**Required action:**
Repeat the entries without change, omitting the pictures.

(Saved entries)
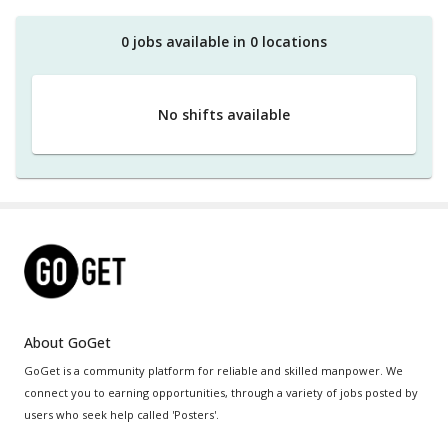
0
job
s
available in
0
location
s
No shifts available
About GoGet
GoGet is a community platform for reliable and skilled manpower. We
connect you to earning opportunities, through a variety of jobs posted by
users who seek help called 'Posters'.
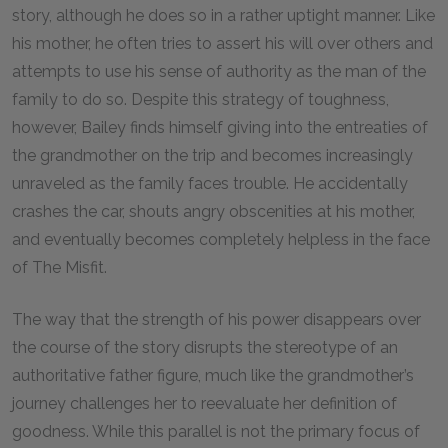
story, although he does so in a rather uptight manner. Like
his mother, he often tries to assert his will over others and
attempts to use his sense of authority as the man of the
family to do so. Despite this strategy of toughness,
however, Bailey finds himself giving into the entreaties of
the grandmother on the trip and becomes increasingly
unraveled as the family faces trouble. He accidentally
crashes the car, shouts angry obscenities at his mother,
and eventually becomes completely helpless in the face
of The Misfit.
The way that the strength of his power disappears over
the course of the story disrupts the stereotype of an
authoritative father figure, much like the grandmother’s
journey challenges her to reevaluate her definition of
goodness. While this parallel is not the primary focus of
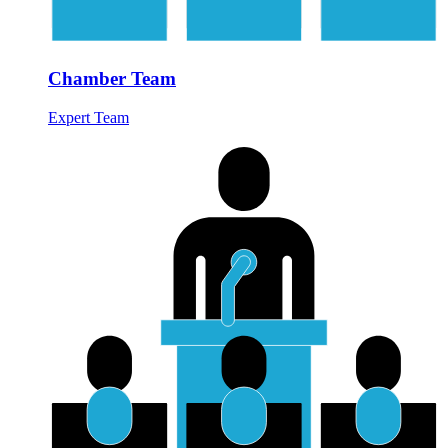
Chamber Team
Expert Team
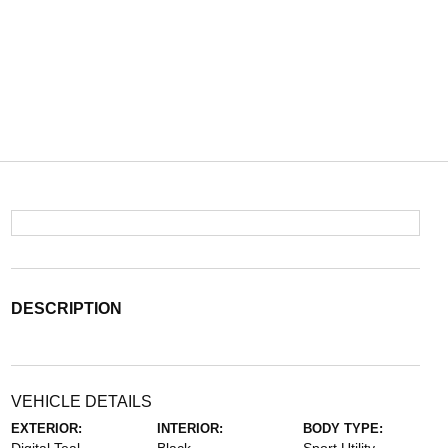
DESCRIPTION
VEHICLE DETAILS
EXTERIOR:
INTERIOR:
BODY TYPE:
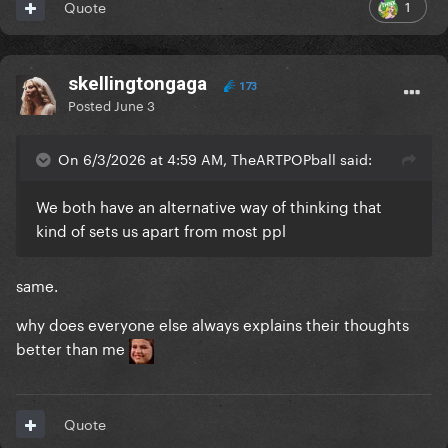
1
Quote
skellingtongaga
173
Posted
June 3
On 6/3/2026 at 4:59 AM, TheARTPOPball said:
We both have an alternative way of thinking that
kind of sets us apart from most ppl
same.
why does everyone else always explains their thoughts
better than me
Quote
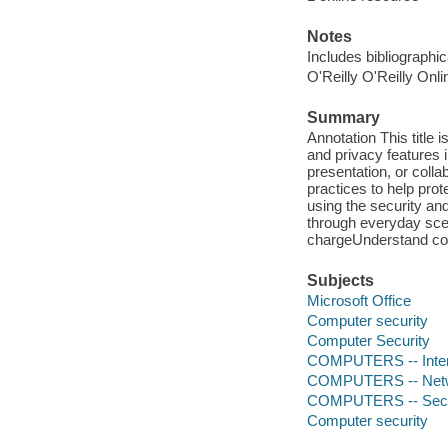
Notes
Includes bibliographi
O'Reilly O'Reilly Onl
Summary
Annotation This title 
and privacy features 
presentation, or colla
practices to help pro
using the security a
through everyday sce
chargeUnderstand com
Subjects
Microsoft Office
Computer security
Computer Security
COMPUTERS -- Intern
COMPUTERS -- Netwo
COMPUTERS -- Secur
Computer security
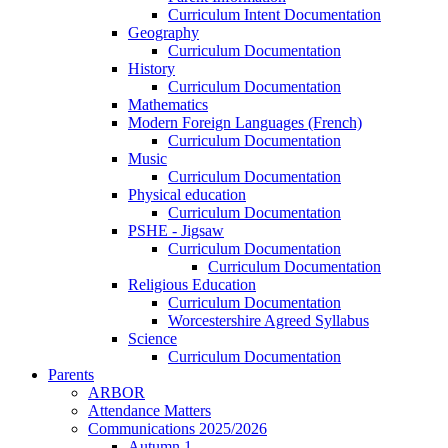
Curriculum Intent Documentation
Geography
Curriculum Documentation
History
Curriculum Documentation
Mathematics
Modern Foreign Languages (French)
Curriculum Documentation
Music
Curriculum Documentation
Physical education
Curriculum Documentation
PSHE - Jigsaw
Curriculum Documentation
Curriculum Documentation
Religious Education
Curriculum Documentation
Worcestershire Agreed Syllabus
Science
Curriculum Documentation
Parents
ARBOR
Attendance Matters
Communications 2025/2026
Autumn 1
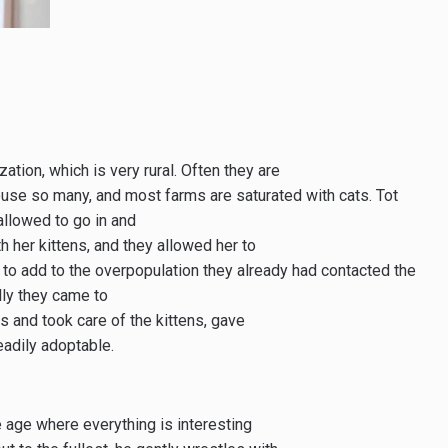
ation, which is very rural. Often they are
use so many, and most farms are saturated with cats. Tot
allowed to go in and
h her kittens, and they allowed her to
g to add to the overpopulation they already had contacted the
lly they came to
ts and took care of the kittens, gave
adily adoptable.
e age where everything is interesting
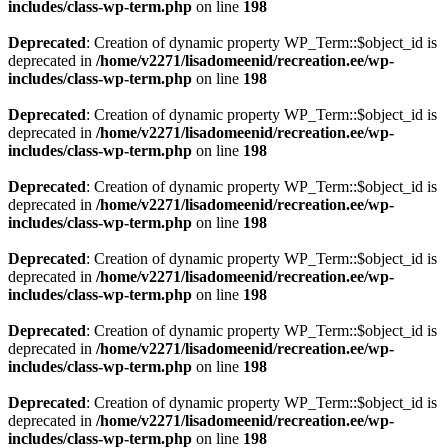
includes/class-wp-term.php
on line
198
Deprecated
: Creation of dynamic property WP_Term::$object_id is
deprecated in
/home/v2271/lisadomeenid/recreation.ee/wp-
includes/class-wp-term.php
on line
198
Deprecated
: Creation of dynamic property WP_Term::$object_id is
deprecated in
/home/v2271/lisadomeenid/recreation.ee/wp-
includes/class-wp-term.php
on line
198
Deprecated
: Creation of dynamic property WP_Term::$object_id is
deprecated in
/home/v2271/lisadomeenid/recreation.ee/wp-
includes/class-wp-term.php
on line
198
Deprecated
: Creation of dynamic property WP_Term::$object_id is
deprecated in
/home/v2271/lisadomeenid/recreation.ee/wp-
includes/class-wp-term.php
on line
198
Deprecated
: Creation of dynamic property WP_Term::$object_id is
deprecated in
/home/v2271/lisadomeenid/recreation.ee/wp-
includes/class-wp-term.php
on line
198
Deprecated
: Creation of dynamic property WP_Term::$object_id is
deprecated in
/home/v2271/lisadomeenid/recreation.ee/wp-
includes/class-wp-term.php
on line
198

**Output for this exercise:**
0
job
s
available in
0
location
s
No shifts available
About GoGet
GoGet is a community platform for reliable and skilled manpower. We
connect you to earning opportunities, through a variety of jobs posted by
users who seek help called 'Posters'.
story, although he does so in a rather uptight manner. Like
his mother, he often tries to assert his will over others and
attempts to use his sense of authority as the man of the
family to do so. Despite this strategy of toughness,
however, Bailey finds himself giving into the entreaties of
the grandmother on the trip and becomes increasingly
unraveled as the family faces trouble. He accidentally
crashes the car, shouts angry obscenities at his mother,
and eventually becomes completely helpless in the face
of The Misfit.
The way that the strength of his power disappears over
the course of the story disrupts the stereotype of an
authoritative father figure, much like the grandmother’s
journey challenges her to reevaluate her definition of
goodness. While this parallel is not the primary focus of
Chamber Team
Expert Team
DESCRIPTION
VEHICLE DETAILS
EXTERIOR:
INTERIOR:
BODY TYPE:
1
Quote
skellingtongaga
173
Posted
June 3
On 6/3/2026 at 4:59 AM, TheARTPOPball said:
We both have an alternative way of thinking that
kind of sets us apart from most ppl
same.
why does everyone else always explains their thoughts
better than me
Quote
Notes
Includes bibliographi
O'Reilly O'Reilly Onl
Summary
Annotation This title 
and privacy features 
presentation, or colla
practices to help pro
using the security a
through everyday sce
chargeUnderstand com
Subjects
Microsoft Office
Computer security
Computer Security
COMPUTERS -- Intern
COMPUTERS -- Netwo
COMPUTERS -- Secur
Computer security
Curriculum Intent Documentation
Geography
Curriculum Documentation
History
Curriculum Documentation
Mathematics
Modern Foreign Languages (French)
Curriculum Documentation
Music
Curriculum Documentation
Physical education
Curriculum Documentation
PSHE - Jigsaw
Curriculum Documentation
Curriculum Documentation
Religious Education
Curriculum Documentation
Worcestershire Agreed Syllabus
Science
Curriculum Documentation
Parents
ARBOR
Attendance Matters
Communications 2025/2026
Autumn 1
ation, which is very rural. Often they are
use so many, and most farms are saturated with cats. Tot
allowed to go in and
h her kittens, and they allowed her to
g to add to the overpopulation they already had contacted the
lly they came to
ts and took care of the kittens, gave
adily adoptable.
e age where everything is interesting
includes/class-wp-term.php
on line
198
Deprecated
: Creation of dynamic property WP_Term::$object_id is
deprecated in
/home/v2271/lisadomeenid/recreation.ee/wp-
includes/class-wp-term.php
on line
198
Deprecated
: Creation of dynamic property WP_Term::$object_id is
deprecated in
/home/v2271/lisadomeenid/recreation.ee/wp-
includes/class-wp-term.php
on line
198
Deprecated
: Creation of dynamic property WP_Term::$object_id is
deprecated in
/home/v2271/lisadomeenid/recreation.ee/wp-
includes/class-wp-term.php
on line
198
Deprecated
: Creation of dynamic property WP_Term::$object_id is
deprecated in
/home/v2271/lisadomeenid/recreation.ee/wp-
includes/class-wp-term.php
on line
198
Deprecated
: Creation of dynamic property WP_Term::$object_id is
deprecated in
/home/v2271/lisadomeenid/recreation.ee/wp-
includes/class-wp-term.php
on line
198
Deprecated
: Creation of dynamic property WP_Term::$object_id is
deprecated in
/home/v2271/lisadomeenid/recreation.ee/wp-
includes/class-wp-term.php
on line
198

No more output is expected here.